* _WORK ORDER_:
Work through the entries below and show every line in which "ซอยเรวด" is found.

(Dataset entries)
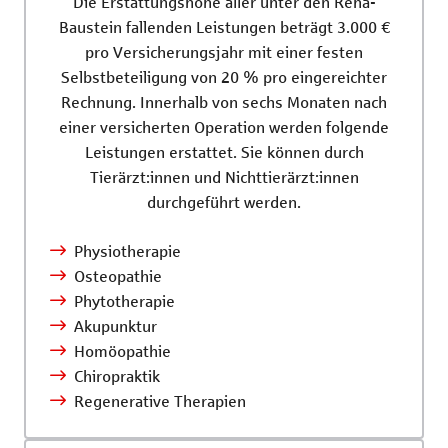
Die Erstattungshöhe aller unter den Reha-
Baustein fallenden Leistungen beträgt 3.000 €
pro Versicherungsjahr mit einer festen
Selbstbeteiligung von 20 % pro eingereichter
Rechnung. Innerhalb von sechs Monaten nach
einer versicherten Operation werden folgende
Leistungen erstattet. Sie können durch
Tierärzt:innen und Nichttierärzt:innen
durchgeführt werden.
Physiotherapie
Osteopathie
Phytotherapie
Akupunktur
Homöopathie
Chiropraktik
Regenerative Therapien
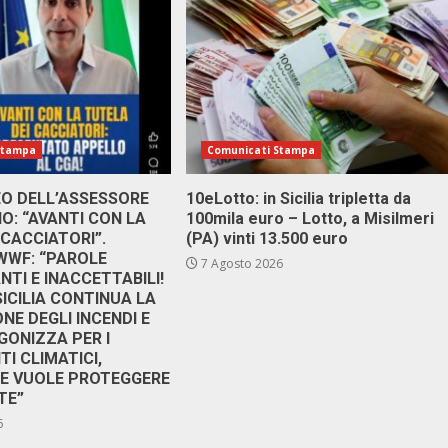
Stampa
Comunicati Stampa
DEO DELL’ASSESSORE
10eLotto: in Sicilia tripletta da
: “AVANTI CON LA
100mila euro – Lotto, a Misilmeri
 CACCIATORI”.
(PA) vinti 13.500 euro
 WWF: “PAROLE
7 Agosto 2026
TI E INACCETTABILI!
SICILIA CONTINUA LA
NE DEGLI INCENDI E
GONIZZA PER I
I CLIMATICI,
RE VUOLE PROTEGGERE
TE”
6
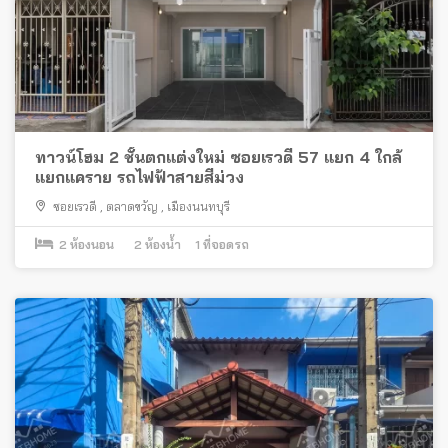
ทาวน์โฮม 2 ชั้นตกแต่งใหม่ ซอยเรวดี 57 แยก 4 ใกล้
แยกแคราย รถไฟฟ้าสายสีม่วง
ซอยเรวดี
,
ตลาดขวัญ
,
เมืองนนทบุรี
2
ห้องนอน
2
ห้องน้ำ
1
ที่จอดรถ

* _WRITTEN REPLY_:
ทาวน์โฮม 2 ชั้นตกแต่งใหม่ ซอยเรวดี 57 แยก 4 ใกล้
ซอยเรวดี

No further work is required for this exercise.